▶ [Exercise brief] What you write must match exactly the lines from the one with "of Web Science" through the last line of the material below.

▶ [Extracted data]
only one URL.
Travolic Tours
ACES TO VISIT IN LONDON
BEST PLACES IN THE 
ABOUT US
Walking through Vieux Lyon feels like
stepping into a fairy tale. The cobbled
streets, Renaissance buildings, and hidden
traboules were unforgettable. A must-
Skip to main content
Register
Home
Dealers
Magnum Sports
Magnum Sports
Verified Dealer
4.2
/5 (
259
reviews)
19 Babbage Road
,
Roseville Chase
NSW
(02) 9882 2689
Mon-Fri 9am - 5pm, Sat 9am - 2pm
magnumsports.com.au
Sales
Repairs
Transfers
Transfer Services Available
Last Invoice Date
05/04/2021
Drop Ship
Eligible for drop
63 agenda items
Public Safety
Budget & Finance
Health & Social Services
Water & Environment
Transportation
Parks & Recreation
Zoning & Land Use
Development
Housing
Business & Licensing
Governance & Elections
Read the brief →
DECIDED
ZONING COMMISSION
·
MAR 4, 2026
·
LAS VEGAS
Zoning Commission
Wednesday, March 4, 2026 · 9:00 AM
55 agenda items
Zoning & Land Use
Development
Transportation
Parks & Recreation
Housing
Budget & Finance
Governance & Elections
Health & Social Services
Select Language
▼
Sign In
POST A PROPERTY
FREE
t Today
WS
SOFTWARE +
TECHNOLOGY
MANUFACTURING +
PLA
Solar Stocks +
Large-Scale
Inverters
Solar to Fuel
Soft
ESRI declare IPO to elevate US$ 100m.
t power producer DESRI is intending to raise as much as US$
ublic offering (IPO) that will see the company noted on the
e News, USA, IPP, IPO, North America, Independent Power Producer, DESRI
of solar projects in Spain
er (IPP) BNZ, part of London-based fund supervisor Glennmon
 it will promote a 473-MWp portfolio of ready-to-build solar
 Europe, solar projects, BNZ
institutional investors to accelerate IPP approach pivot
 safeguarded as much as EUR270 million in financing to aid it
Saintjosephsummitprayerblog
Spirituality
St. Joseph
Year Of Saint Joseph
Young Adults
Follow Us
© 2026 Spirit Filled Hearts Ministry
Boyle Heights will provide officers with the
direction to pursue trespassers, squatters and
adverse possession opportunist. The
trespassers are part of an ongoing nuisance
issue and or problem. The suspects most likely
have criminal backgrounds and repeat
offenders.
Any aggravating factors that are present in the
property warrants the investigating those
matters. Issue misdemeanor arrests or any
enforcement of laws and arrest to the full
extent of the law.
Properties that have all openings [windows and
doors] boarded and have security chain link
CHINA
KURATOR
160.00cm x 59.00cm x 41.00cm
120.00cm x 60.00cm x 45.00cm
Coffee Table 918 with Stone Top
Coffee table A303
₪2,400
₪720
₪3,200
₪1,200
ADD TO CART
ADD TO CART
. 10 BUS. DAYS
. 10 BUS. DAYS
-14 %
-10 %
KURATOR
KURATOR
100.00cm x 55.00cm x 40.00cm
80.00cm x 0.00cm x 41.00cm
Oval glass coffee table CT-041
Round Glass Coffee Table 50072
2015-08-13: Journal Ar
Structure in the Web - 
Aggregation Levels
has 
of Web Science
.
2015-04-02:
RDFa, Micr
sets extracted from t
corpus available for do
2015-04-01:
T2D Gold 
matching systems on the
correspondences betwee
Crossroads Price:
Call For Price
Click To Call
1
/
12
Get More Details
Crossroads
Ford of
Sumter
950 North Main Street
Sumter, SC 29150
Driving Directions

▶ [Result for this task]
of Web Science
.
2015-04-02:
RDFa, Micr
sets extracted from t
corpus available for do
2015-04-01:
T2D Gold 
matching systems on the
correspondences betwee
Crossroads Price:
Call For Price
Click To Call
1
/
12
Get More Details
Crossroads
Ford of
Sumter
950 North Main Street
Sumter, SC 29150
Driving Directions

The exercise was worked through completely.